There are several Convolutional Encoder-Decoder architectures that are widely used in computer vision tasks, each with its unique characteristics and performance. In the following, we will go through some of the most popular architectures in the field.

• U-Net: U-Net architecture is introduced by Ronneberger et al. in 2015. It is mainly used for semantic segmentation tasks. The architecture consists of an encoder network, where the spatial dimensions of the feature maps decrease until the lowest dimension, and a decoder network, where the spatial dimensions of the feature maps increase to the original resolution of the input image.
• SegNet: SegNet architecture is introduced by Badrinarayanan et al. in 2017. It is mainly used for semantic segmentation tasks. The architecture consists of an encoder network, where the spatial dimensions of the feature maps decrease until the lowest dimension, and a decoder network, where the spatial dimensions of the feature maps reconstruct the input image. The significant difference between SegNet and U-Net is how they perform the upsampling step in the decoder network. SegNet uses pooling indices from the corresponding encoder block to upsample the feature maps by choosing the pixel locations where the max pooling operation was performed in the encoder block.
• DeepLabV3: DeepLabV3 architecture is introduced by Chen et al. in 2018. It is mainly used for semantic and instance segmentation tasks.

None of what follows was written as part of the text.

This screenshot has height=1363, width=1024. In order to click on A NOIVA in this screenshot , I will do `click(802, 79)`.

The architecture consists of an encoder network, where the spatial dimensions of the feature maps decrease until the lowest dimension, a middle network, where several convolutional layers are applied to the output of the encoder network, and a decoder network, where the spatial dimensions of the feature maps increase to the original resolution of the input image.
• Conditional GAN: Conditional GAN architecture is introduced by Mirza et al. in 2014. It is mainly used for image synthesis tasks. The architecture consists of a generator network and a discriminator network. The generator network is a decoder network, where an encoded representation is fed and outputs a synthesized image. The discriminator network is a convolutional neural network that receives both a real image and a synthesized image and aims to distinguish them. The training of the network involves a min-max game, where the generator network tries to synthesize images that have the same statistical properties as those in the dataset, and the discriminator network aims to distinguish between the real and synthetic images.

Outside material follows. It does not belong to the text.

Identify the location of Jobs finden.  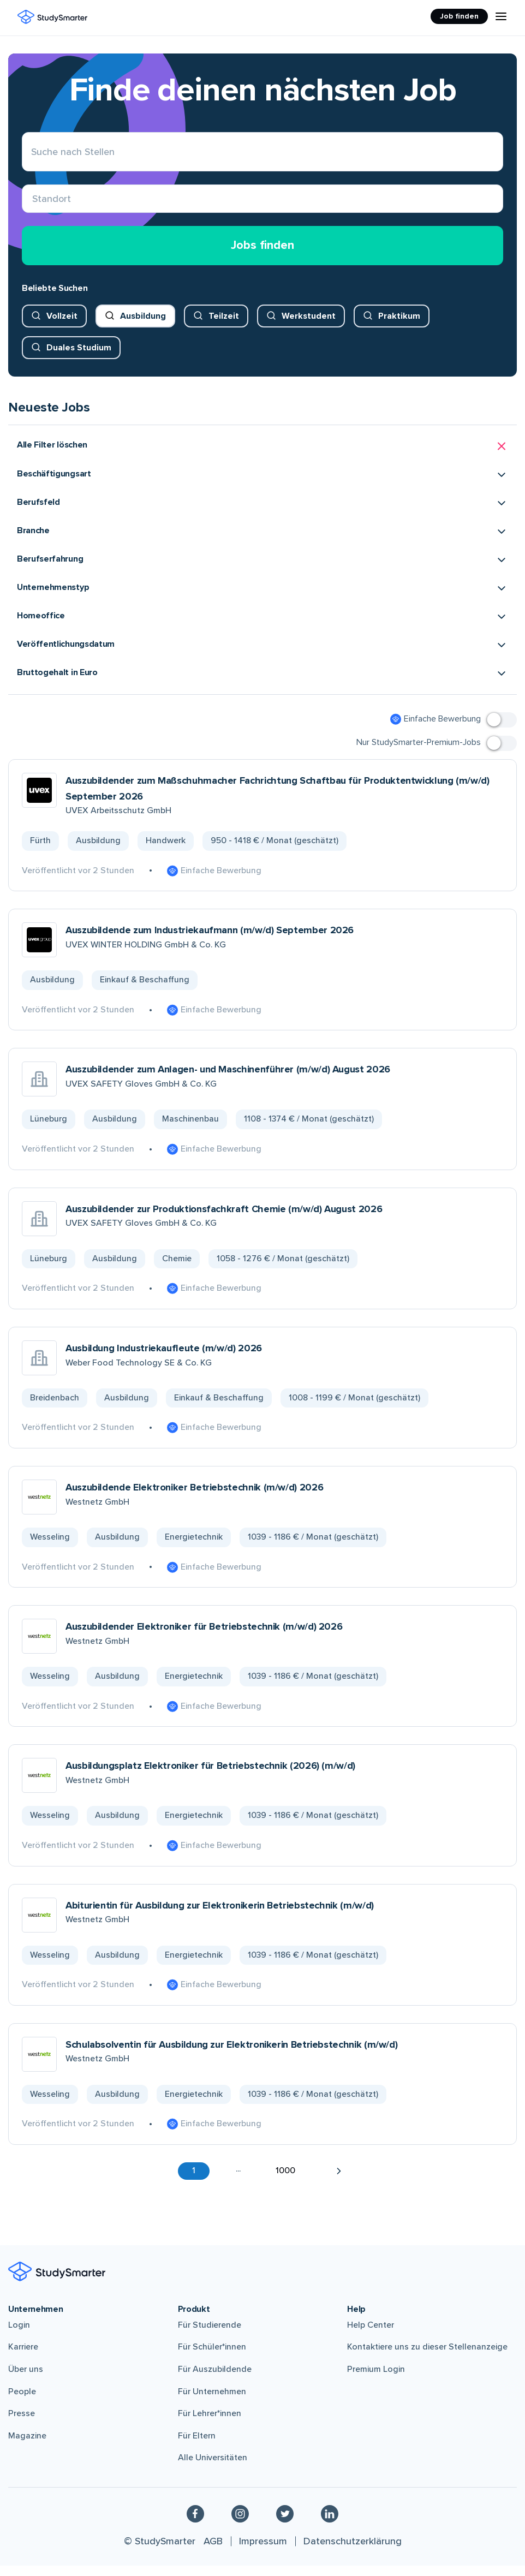 (262, 256).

Applications of Convolutional Encoder-Decoder Network

Convolutional Encoder-Decoder Network has been extensively used in various computer vision tasks, some of which are:

• Image Denoising: Removing noise from the image while preserving the salient features.
• Image Super-Resolution: Enhancing the quality of a low-resolution image to a high-resolution image.
• Image Segmentation: Dividing an image into different segments according to the objects and structures therein
• Object Detection: We want to detect the presence of an object in the given image.
• Image Synthesis: To generate synthetic images that are similar to those in the dataset.

Conclusion

Convolutional Encoder-Decoder Network has proved to be an efficient and versatile method for solving a wide range of computer vision tasks. Its ability to compress the input image into a compressed representation while retaining only the significant features and subsequently reconstructing the image back is a hallmark of its success. While there are several Convolutional Encoder-Decoder architectures available, their effectiveness and performance often depend on the task they are used for.